*** Opening DATASET RECORDS ***

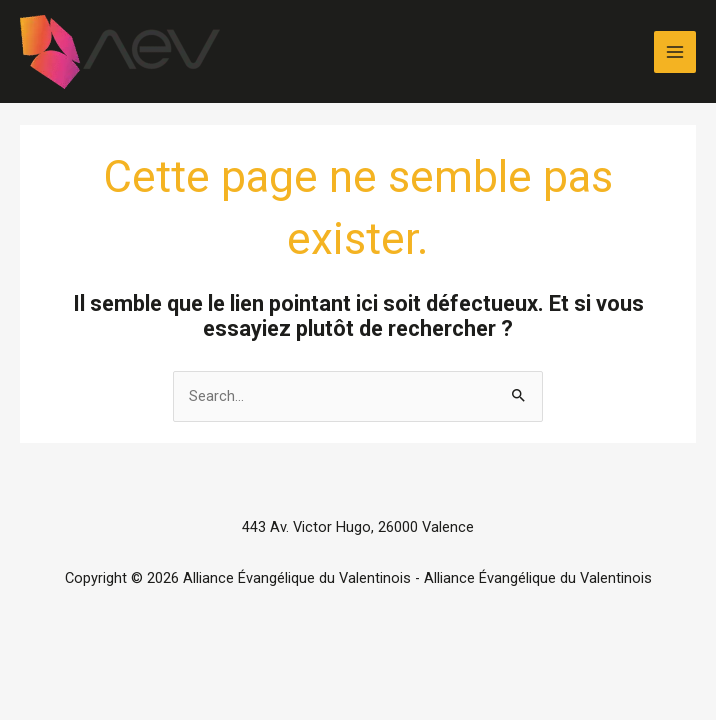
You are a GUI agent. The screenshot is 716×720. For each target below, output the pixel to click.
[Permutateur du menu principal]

*** Closing DATASET RECORDS ***
*** Opening DATASET RECORDS ***

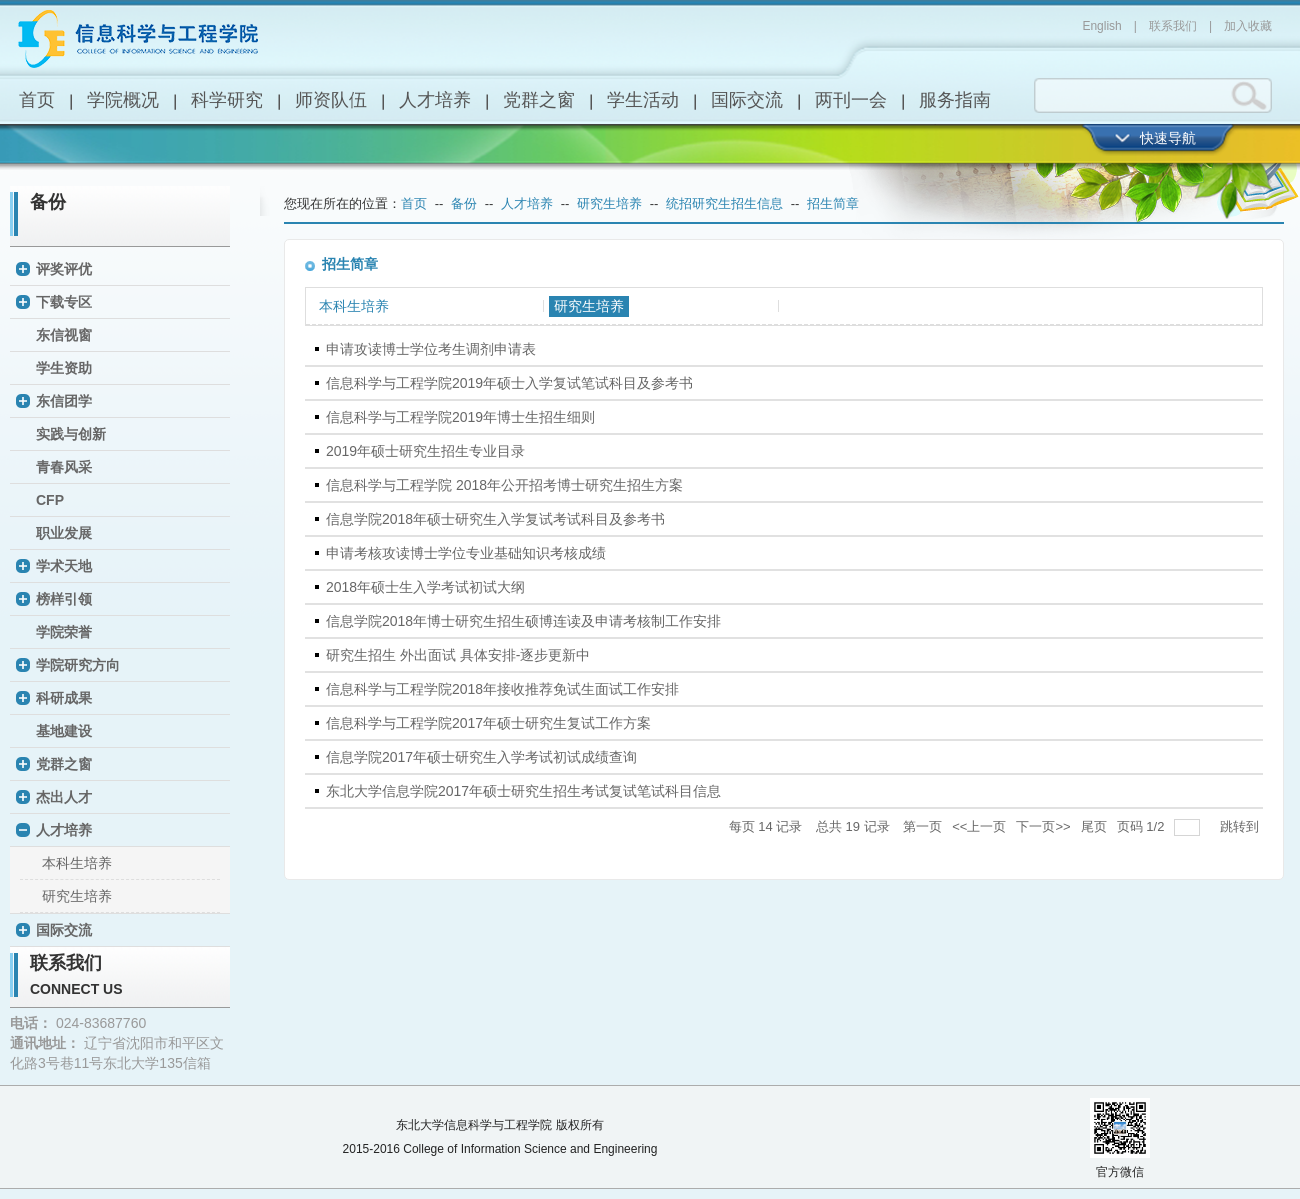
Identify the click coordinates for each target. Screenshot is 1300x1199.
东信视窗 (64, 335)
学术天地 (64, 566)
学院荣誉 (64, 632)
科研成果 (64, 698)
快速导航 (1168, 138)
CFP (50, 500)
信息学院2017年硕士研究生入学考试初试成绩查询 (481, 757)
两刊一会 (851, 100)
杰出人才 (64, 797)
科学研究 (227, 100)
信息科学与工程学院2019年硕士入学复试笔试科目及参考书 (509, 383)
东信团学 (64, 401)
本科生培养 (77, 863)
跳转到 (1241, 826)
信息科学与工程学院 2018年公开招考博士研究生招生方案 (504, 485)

*** Closing DATASET RECORDS ***

## [WHAT YOU SHOULD DO]
What do the lines above say from the one containing "东信视窗 (64, 335)" down to the one containing "信息科学与工程学院 2018年公开招考博士研究生招生方案 (504, 485)"? Return them exactly, both end lines included, and only them.

## [SOLVED EXERCISE]
东信视窗 (64, 335)
学术天地 (64, 566)
学院荣誉 (64, 632)
科研成果 (64, 698)
快速导航 (1168, 138)
CFP (50, 500)
信息学院2017年硕士研究生入学考试初试成绩查询 (481, 757)
两刊一会 (851, 100)
杰出人才 (64, 797)
科学研究 (227, 100)
信息科学与工程学院2019年硕士入学复试笔试科目及参考书 (509, 383)
东信团学 (64, 401)
本科生培养 (77, 863)
跳转到 (1241, 826)
信息科学与工程学院 2018年公开招考博士研究生招生方案 (504, 485)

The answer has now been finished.